Emma frowned. “Like who?”

An expression Emma couldn’t gauge flashed across Grandma’s face. It almost looked like fear. But then there was a crash next to them, and she turned. Someone had just knocked a whole rack of scarves over. Salesgirls rushed to the scene and quickly picked them up.

When Grandma turned back to Emma, her face was composed once more. “And to be honest, I’m a little worried about Laurel, too. Is it me, or does she seem…distracted these days? Almost like there’s something weighing on her mind?”

Emma’s ears burned. “Um, you could say that,” she murmured, more to herself than to Sutton’s grandmother.

“Do you know what it is?”

Sweat prickled on the back of Emma’s neck and she saw a flash of blond out of the corner of her eye. She turned around and faced the front doors, certain she’d just seen someone jump out of view.

“I don’t have a clue,” Emma said, swallowing hard.

“Well.” Grandma clutched her purse and marched for the escalators. “Whatever it is, it seems like she’s up to no good.”

No kidding, Emma thought as she followed Grandma up the escalator.

Cool dread washed over me. One thing was for sure. Emma needed to search for evidence in Laurel’s room ASAP, and put an end to this charade once and for all.

14

RACKETEERING

Saturday afternoon, Emma stood a foot in front of Laurel’s door, her hand poised on the knob. Downstairs, she could hear Mr. and Mrs. Mercer bustling around, making last-minute arrangements for the party, but Laurel was nowhere to be seen. She was probably out with Thayer somewhere.

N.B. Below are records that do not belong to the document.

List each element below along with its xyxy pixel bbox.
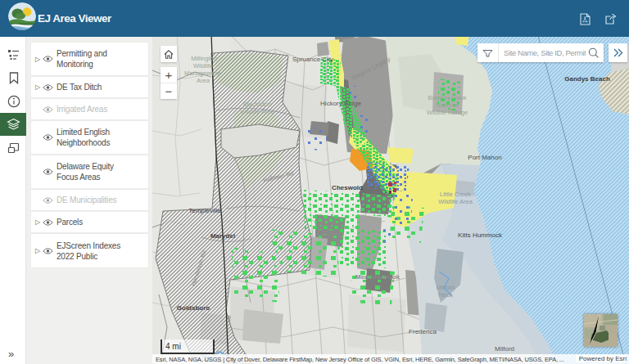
svg-text:Millington: Millington (191, 55, 217, 62)
svg-text:Kitts Hummock: Kitts Hummock (458, 231, 503, 239)
svg-text:Area: Area (197, 77, 210, 84)
svg-text:Frederica: Frederica (409, 328, 437, 335)
svg-text:Goldsboro: Goldsboro (177, 304, 210, 312)
svg-text:Hickory Ridge: Hickory Ridge (320, 100, 361, 107)
svg-text:Wildlife Area: Wildlife Area (438, 198, 473, 205)
svg-text:Little Creek: Little Creek (440, 191, 471, 198)
svg-text:Neck: Neck (438, 291, 452, 299)
svg-text:Port Mahon: Port Mahon (468, 154, 501, 161)
svg-text:Cheswold: Cheswold (332, 184, 363, 191)
svg-text:Management: Management (184, 70, 221, 77)
svg-text:Spruance City: Spruance City (292, 56, 333, 63)
svg-text:Milford: Milford (495, 345, 514, 353)
svg-text:Templeville: Templeville (188, 207, 221, 214)
svg-text:Wildlife Refuge: Wildlife Refuge (427, 109, 468, 116)
svg-text:Bombay Hook: Bombay Hook (428, 94, 466, 101)
svg-text:Meadowbrook: Meadowbrook (355, 273, 400, 281)
svg-text:Milford: Milford (437, 284, 455, 291)
svg-text:Wildlife: Wildlife (193, 62, 213, 70)
svg-text:National: National (436, 101, 459, 109)
svg-text:Marydel: Marydel (210, 232, 235, 240)
svg-text:Blackiston: Blackiston (243, 101, 271, 108)
svg-text:Gandys Beach: Gandys Beach (564, 75, 610, 83)
svg-text:Wildlife Area: Wildlife Area (240, 108, 275, 115)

Twisting the knob, Emma stepped into the bedroom. The smell of Laurel’s tuberose perfume greeted her like a rush of heat. Two candles sat on Laurel’s desk, along with a cup full of mechanical pencils and a framed photo of five wild mustangs racing across a grassy field. The print was hotel-bland and oddly impersonal in contrast to the collage of photos and tennis ribbons Laurel had tacked up on her wall. Right near her closet was a black-and-white shot of Thayer standing with his arm around Laurel’s shoulders in the parking lot of Sabino Canyon. It was slightly askew, and the edge of a different photo poked out from underneath it. Emma lifted it up to find a photograph of Sutton and Laurel with their arms wrapped around each other in a nearly identical pose to that of Laurel and Thayer.